“I knew it; I knew it all the time. Say! Jonas has not used up all that thousand dollars that the old man gave him?”
“What do you know about that?” asked Nat, in surprise. “Has Jonas been talking about it?”
“I won’t say that he has or that he hasn’t,” said Peleg, with a knowing shake of his head. “I don’t mind telling you, for I know it won’t go any further, that I have heard something about it. You would not expect me to say more without breaking my word, and that is something I never do. But I tell you that he has got a heap of that thousand dollars left.”
“That’s what I have often thought. Where has he got it hidden?”
“That’s another thing I must not tell you, but I know where, or at least I can come within a thousand miles of it, where he hides it. You see I know a heap of things that people don’t think I do. If you should tell me that you know where that money is—”
“But I don’t,” said Nat. “I know where some of it is—that is the most of his fortune is concealed.”
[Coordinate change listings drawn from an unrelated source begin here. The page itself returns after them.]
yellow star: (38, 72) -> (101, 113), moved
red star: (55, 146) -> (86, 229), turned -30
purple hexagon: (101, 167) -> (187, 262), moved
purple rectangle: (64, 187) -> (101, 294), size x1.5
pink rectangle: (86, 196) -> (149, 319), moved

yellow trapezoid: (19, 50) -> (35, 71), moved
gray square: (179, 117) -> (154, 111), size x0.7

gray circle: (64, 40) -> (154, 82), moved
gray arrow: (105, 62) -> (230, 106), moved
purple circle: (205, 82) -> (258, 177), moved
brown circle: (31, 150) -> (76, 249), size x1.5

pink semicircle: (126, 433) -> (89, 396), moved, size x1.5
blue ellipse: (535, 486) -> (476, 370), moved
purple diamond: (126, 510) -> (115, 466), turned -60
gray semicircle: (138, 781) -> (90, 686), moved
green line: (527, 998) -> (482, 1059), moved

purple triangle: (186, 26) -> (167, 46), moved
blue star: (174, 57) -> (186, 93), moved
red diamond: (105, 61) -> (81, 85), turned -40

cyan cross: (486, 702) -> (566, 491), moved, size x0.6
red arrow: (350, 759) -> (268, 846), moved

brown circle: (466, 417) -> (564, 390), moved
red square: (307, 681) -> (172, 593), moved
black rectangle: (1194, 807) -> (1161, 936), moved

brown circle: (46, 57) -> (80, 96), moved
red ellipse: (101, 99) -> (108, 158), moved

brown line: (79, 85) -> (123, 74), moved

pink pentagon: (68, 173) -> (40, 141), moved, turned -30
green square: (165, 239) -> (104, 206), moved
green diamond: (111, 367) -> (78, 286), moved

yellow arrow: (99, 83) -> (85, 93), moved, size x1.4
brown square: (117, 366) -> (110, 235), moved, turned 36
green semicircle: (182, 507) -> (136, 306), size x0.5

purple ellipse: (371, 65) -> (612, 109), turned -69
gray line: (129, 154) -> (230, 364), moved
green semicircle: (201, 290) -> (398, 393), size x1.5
“Aha!” said Peleg while a smile, a very faint smile which nobody would have noticed, overspread his face. He did not give utterance to this expression but said it to himself, while Nat himself, always on the lookout for some such signs, did not know how extremely delighted he was by it. Peleg was in a fair way to learn all about it. “If you should tell me where this money is hidden,” he went on after controlling himself, “I would die before any one should find out from me the exact spot. You see the way the thing works with me is this: If a person tells you a secret, that is yours to keep. Don’t tell any body of it; and in a very short time people will learn that you can be trusted.”
“I don’t know just where this money is,” said Nat, and he hesitated a long while before he said the next words. “I know where the papers are.”
“What papers!”
“The papers that tell where the money is hidden.”